Na ponta do endosso, um nome que avulta é o de Manuel Bandeira. Lançou "A Cinza das Horas" em 1917 (contava, então, com 31 anos) e até o fim da vida não cessou de reeditar o volume, ainda que ele próprio já houvesse substituído a dicção parnaso-simbolista da obra inicial pela linguagem modernista, soberana a partir de "Libertinagem" (1930).
Na ponta do "não" radical, Cecília Meireles. Publicou aos 18 anos (em 1919) o opúsculo "Espectros", de fatura neoparnasiana. Não contente em jamais reeditá-lo, chegou ao ponto de sequer permitir que o livro fosse arrolado em sua bibliografia. Em decorrência, "Espectros" tornou-se um dos mais fantasmagóricos mistérios das letras brasileiras: durante mais de 80 anos se chegou, até mesmo, a conjecturar que não restara sequer um exemplar para contar a (pré-)história ceciliana. Finalmente localizado no início do século XXI, foi incorporado à "Poesia Completa" da escritora, na edição comemorativa de seu centenário de nascimento.
Guimarães Rosa tampouco pensou em endossar suas primícias poéticas - que representaram, aliás, no conjunto do autor, uma solitária incursão ao gênero. Bem antes de consagrar-se como notável ficcionista, a partir de "Sagarana" (1946), Rosa obtivera com "Magma", em 1936, o primeiro lugar em concurso de poesia promovido pela Academia Brasileira de Letras. Somente em 1997, 30 anos após a morte do escritor, foi publicado o volume, que em quase nada lhe prenuncia o talento.
Vinicius de Moraes renegou na íntegra "O Caminho para a Distância" (1933), fazendo constar, num adendo a bibliografias posteriores, que a edição fora "recolhida pelo autor". Publicada quando Vinicius contava 20 anos, tributária do influxo da poesia de Augusto Frederico Schmidt e do pensamento católico, a obra estampa uma visão atormentada e culposa do desejo, bem diversa daquela que o poeta em breve iria abraçar.

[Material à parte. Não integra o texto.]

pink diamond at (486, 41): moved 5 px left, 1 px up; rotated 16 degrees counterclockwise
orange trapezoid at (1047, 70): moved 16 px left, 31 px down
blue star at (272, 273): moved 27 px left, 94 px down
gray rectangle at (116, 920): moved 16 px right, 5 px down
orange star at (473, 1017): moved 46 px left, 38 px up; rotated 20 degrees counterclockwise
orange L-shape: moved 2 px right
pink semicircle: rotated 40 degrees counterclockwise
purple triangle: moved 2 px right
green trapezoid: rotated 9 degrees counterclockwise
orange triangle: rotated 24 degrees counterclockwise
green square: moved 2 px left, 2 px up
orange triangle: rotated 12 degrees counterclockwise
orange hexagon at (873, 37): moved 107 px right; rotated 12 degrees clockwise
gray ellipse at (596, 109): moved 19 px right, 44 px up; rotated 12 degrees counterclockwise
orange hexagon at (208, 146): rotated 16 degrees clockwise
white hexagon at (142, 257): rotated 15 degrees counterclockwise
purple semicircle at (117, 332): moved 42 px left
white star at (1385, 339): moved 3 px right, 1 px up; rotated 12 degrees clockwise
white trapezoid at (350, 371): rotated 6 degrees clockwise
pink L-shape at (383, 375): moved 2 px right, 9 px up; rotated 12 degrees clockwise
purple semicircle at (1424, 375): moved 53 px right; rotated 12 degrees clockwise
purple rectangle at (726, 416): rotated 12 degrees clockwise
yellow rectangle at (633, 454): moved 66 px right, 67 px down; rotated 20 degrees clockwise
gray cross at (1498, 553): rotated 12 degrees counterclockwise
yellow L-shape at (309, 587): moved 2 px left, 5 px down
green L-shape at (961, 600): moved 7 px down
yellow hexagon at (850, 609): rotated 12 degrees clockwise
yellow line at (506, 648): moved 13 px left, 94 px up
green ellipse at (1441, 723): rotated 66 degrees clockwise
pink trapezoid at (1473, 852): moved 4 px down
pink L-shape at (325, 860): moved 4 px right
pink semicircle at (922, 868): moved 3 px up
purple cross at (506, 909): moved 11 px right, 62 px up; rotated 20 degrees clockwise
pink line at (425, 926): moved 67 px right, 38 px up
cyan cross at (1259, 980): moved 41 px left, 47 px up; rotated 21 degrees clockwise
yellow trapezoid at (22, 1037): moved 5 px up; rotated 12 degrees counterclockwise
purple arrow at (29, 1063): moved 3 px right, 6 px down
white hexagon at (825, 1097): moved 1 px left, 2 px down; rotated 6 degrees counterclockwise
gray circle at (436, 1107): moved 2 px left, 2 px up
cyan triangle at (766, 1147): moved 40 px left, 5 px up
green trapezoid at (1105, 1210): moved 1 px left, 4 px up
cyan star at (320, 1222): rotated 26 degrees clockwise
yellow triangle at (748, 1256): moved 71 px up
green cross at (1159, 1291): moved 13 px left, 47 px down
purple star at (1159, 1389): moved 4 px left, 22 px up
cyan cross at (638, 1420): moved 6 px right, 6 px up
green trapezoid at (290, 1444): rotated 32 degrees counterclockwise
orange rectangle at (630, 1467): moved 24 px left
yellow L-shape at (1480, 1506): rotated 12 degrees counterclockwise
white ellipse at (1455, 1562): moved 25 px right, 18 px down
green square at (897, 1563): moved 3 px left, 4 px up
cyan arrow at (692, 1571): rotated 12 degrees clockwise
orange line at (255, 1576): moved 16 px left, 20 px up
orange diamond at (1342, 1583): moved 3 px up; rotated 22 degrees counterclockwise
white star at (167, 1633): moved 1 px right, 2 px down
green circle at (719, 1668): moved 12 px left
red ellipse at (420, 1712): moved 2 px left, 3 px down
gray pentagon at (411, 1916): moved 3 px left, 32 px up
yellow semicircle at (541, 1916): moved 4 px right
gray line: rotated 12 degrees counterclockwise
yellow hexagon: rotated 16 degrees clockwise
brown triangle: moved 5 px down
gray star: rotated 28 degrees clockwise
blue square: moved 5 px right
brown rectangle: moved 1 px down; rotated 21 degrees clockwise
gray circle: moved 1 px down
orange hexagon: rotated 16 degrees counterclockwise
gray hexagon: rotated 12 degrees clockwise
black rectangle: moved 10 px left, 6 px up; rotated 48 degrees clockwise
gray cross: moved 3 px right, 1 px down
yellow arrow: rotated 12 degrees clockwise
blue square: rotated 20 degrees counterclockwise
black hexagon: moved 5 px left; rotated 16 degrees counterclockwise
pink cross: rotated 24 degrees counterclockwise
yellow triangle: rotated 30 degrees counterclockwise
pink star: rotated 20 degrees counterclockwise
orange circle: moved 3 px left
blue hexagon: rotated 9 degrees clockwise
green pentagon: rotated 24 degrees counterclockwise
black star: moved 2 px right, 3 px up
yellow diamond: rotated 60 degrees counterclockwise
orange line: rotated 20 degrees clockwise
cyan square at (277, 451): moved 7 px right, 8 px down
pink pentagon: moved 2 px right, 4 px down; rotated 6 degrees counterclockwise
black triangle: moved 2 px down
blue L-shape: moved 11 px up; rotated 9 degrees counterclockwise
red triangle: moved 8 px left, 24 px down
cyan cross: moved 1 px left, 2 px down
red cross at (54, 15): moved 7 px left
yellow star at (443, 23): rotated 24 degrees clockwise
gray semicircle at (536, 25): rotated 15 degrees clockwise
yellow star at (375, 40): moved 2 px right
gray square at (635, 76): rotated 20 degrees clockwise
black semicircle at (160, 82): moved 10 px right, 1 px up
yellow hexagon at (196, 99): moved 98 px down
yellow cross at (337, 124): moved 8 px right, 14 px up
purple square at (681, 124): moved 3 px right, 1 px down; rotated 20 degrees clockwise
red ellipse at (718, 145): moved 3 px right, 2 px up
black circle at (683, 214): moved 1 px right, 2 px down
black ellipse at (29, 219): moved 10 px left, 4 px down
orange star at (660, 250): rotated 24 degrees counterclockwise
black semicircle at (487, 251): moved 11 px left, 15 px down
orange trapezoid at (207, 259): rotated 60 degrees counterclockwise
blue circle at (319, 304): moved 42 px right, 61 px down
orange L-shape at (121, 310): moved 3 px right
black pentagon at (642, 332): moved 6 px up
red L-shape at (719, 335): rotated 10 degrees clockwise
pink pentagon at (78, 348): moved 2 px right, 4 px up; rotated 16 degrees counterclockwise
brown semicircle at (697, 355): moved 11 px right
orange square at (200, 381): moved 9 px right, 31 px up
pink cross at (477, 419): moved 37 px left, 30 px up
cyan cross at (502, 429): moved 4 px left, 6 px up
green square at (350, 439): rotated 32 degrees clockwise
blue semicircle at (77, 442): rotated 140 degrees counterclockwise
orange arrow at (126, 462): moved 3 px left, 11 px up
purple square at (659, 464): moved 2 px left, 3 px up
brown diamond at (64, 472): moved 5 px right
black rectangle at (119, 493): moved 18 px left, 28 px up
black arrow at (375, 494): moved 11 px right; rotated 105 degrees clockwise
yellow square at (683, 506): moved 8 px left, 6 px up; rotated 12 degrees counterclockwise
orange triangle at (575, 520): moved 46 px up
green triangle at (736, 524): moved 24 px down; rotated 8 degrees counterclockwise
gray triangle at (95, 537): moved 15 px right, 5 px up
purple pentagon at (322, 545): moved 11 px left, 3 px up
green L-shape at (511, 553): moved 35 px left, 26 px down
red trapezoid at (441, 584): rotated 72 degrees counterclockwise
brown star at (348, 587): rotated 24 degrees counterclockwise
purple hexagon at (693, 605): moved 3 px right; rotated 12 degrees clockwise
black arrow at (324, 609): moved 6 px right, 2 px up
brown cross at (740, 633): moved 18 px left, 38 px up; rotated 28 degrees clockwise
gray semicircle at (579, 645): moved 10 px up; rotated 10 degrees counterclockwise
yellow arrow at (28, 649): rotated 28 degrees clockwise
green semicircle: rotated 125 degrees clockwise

Já no extenso arco das estreias rejeitadas, "ma non troppo", figura "Há uma Gota de Sangue em Cada Poema" (1917), de Mário de Andrade, sob pseudônimo de Mário Sobral. O poeta afirmava que escritor algum deveria publicar antes dos 25, mas, no fim (ou no início) das contas, acabou desprezando a regra que ele mesmo criara, pois aos 24 anos editou a plaquete. É verdade que excluiu o volume de suas "Poesias" (1941), mas o preservou por inteiro em "Obra Imatura" - no caso, o adjetivo "imatura" parece sinalizar quase um pedido prévio de complacência ao distinto público.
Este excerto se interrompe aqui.